I am currently running an AWS Glue job the converts csvs to parquet files. The source & target of the data is an S3 bucket and this all works fine. However I would like to include information from the s3 path within the parquet file.
I have looked at the transforms in the AWS Glue Studio's visual interface but can't find anything. I've search through some of the awsglue & pyspark python library but can't find anything related to collecting path/dir structure with glob or regex.
Any help appreciated.
CodePudding user response:
So it turns out AWSGlue/pyspark does have this feature but it requires a little data wrangling and use of the scripting feature in aws glue jobs.
You can use the input_file_name function to get the full file path. This can be mapped to a column like so:
ApplyMapping_node2 = ApplyMapping_node1.toDF().withColumn("path", input_file_name())
ApplyMapping_node3 = ApplyMapping_node2.fromDF(ApplyMapping_node2, glueContext, "ApplyMapping_node2")

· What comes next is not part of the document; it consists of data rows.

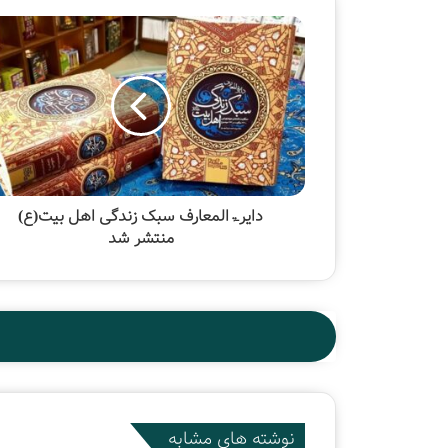
دایرۃالمعارف سبک زندگی اهل بیت(ع)
منتشر شد
نوشته های مشابه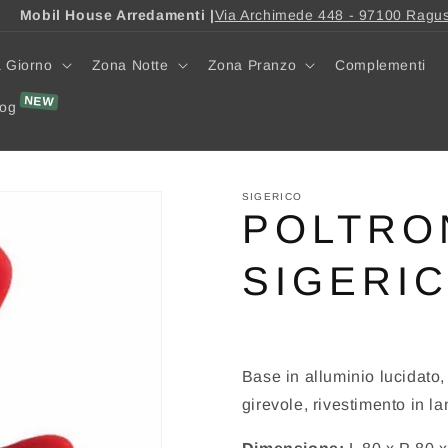
Mobil House Arredamenti |
Via Archimede 448 - 97100 Ragu
 Giorno
Zona Notte
Zona Pranzo
Complementi
log
SIGERICO
POLTRON
SIGERI
Base in alluminio lucidato, 
girevole, rivestimento in l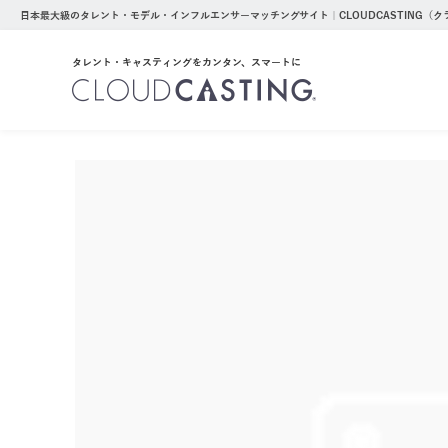
日本最大級のタレント・モデル・インフルエンサーマッチングサイト｜CLOUDCASTING（
タレント・キャスティングをカンタン、スマートに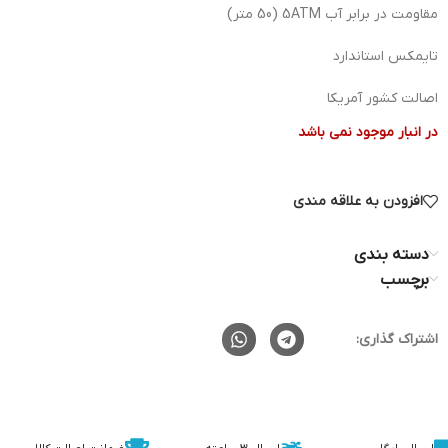
مقاومت در برابر آب 5ATM (50 متر)
تایمکس استاندارد
اصالت کشور آمریکا
در انبار موجود نمی باشد
افزودن به علاقه مندی
دسته بندی
برچسب
اشتراک گذاری: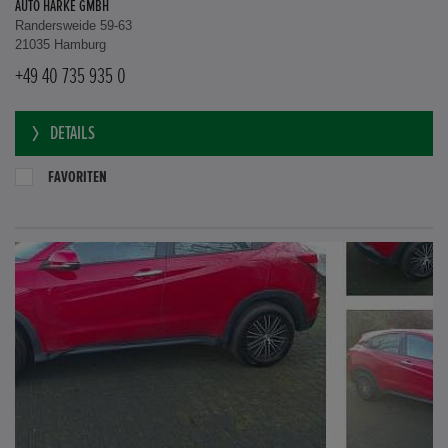
AUTO HARKE GMBH
Randersweide 59-63
21035 Hamburg
+49 40 735 935 0
DETAILS
FAVORITEN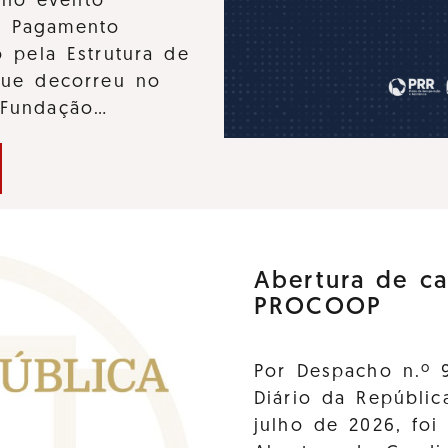
u no evento
e Pagamento
 pela Estrutura de
que decorreu no
 Fundação…
Abertura de ca
PROCOOP
Por Despacho n.º 
Diário da Repúblic
julho de 2026, foi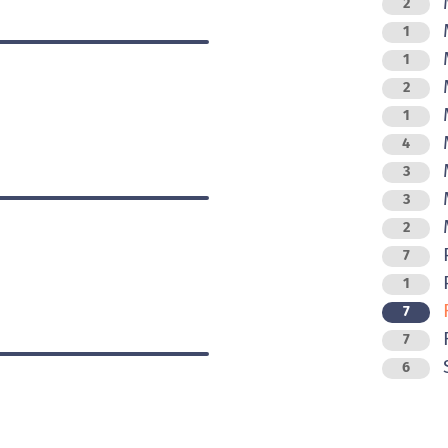
M
2
M
1
M
1
M
2
M
1
M
4
M
3
3
M
2
7
P
1
R
7
R
7
6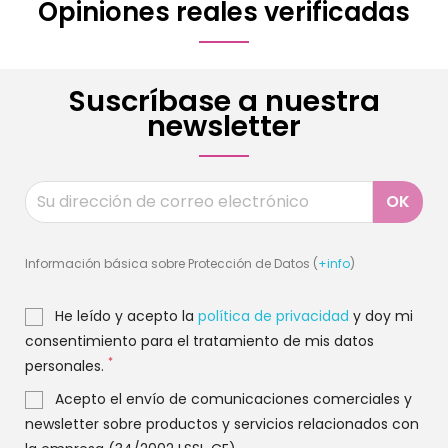
Opiniones reales verificadas
Suscríbase a nuestra
newsletter
Información básica sobre Protección de Datos (
+info
)
He leído y acepto la
política de privacidad
y doy mi
consentimiento para el tratamiento de mis datos
*
personales.
Acepto el envío de comunicaciones comerciales y
newsletter sobre productos y servicios relacionados con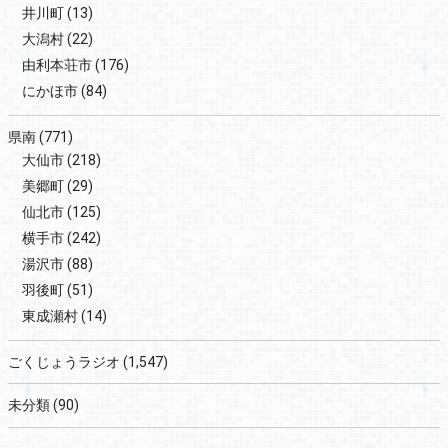
井川町
(13)
大潟村
(22)
由利本荘市
(176)
にかほ市
(84)
県南
(771)
大仙市
(218)
美郷町
(29)
仙北市
(125)
横手市
(242)
湯沢市
(88)
羽後町
(51)
東成瀬村
(14)
ごくじょうラジオ
(1,547)
未分類
(90)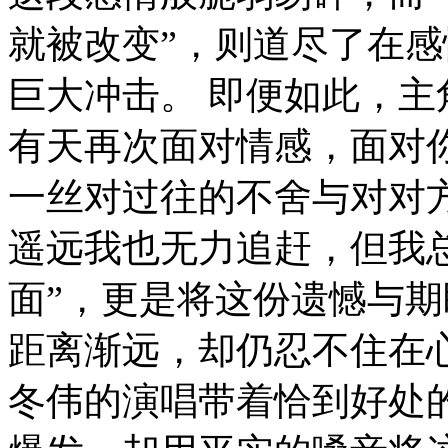
就被改变”，则道尽了在
巨大冲击。 即便如此，主
有天再次面对情感，面对
一丝对过往的不舍与对对
遥远我也无力追赶，但我
面”，更是将这份遗憾与
距离渐远，却仍忍不住在
冬伟的演唱带着恰到好处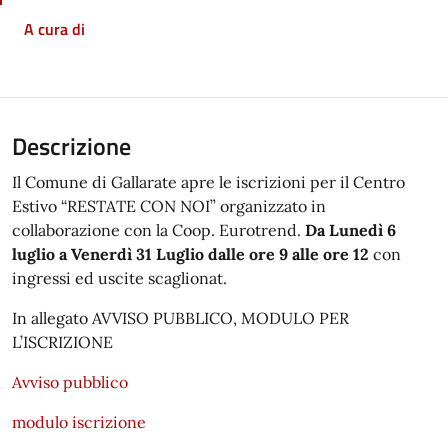
A cura di
Descrizione
Il Comune di Gallarate apre le iscrizioni per il Centro
Estivo “RESTATE CON NOI” organizzato in
collaborazione con la Coop. Eurotrend.
Da Lunedì 6
luglio a Venerdì 31 Luglio dalle ore 9 alle ore 12
con
ingressi ed uscite scaglionat.
In allegato AVVISO PUBBLICO, MODULO PER
L’ISCRIZIONE
Avviso pubblico
modulo iscrizione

However, you if you need to split the path to get a specific file name you can do something like this:
ApplyMapping_node2 = ApplyMapping_node1.toDF().withColumn("path", input_file_name())
ApplyMapping_node3 = ApplyMapping_node2.withColumn("split_path", split_path_UDF(ApplyMapping_node3['path']))
ApplyMapping_node4 = ApplyMapping_node1.fromDF(ApplyMapping_node3, glueContext, "ApplyMapping_node4")
Where the split_path function is setup as a udf. Like so:
from pyspark.sql.functions import input_file_name, udf
def split_path(path):
return path.split('/')[-1]
split_path_UDF = udf(split_path, StringType())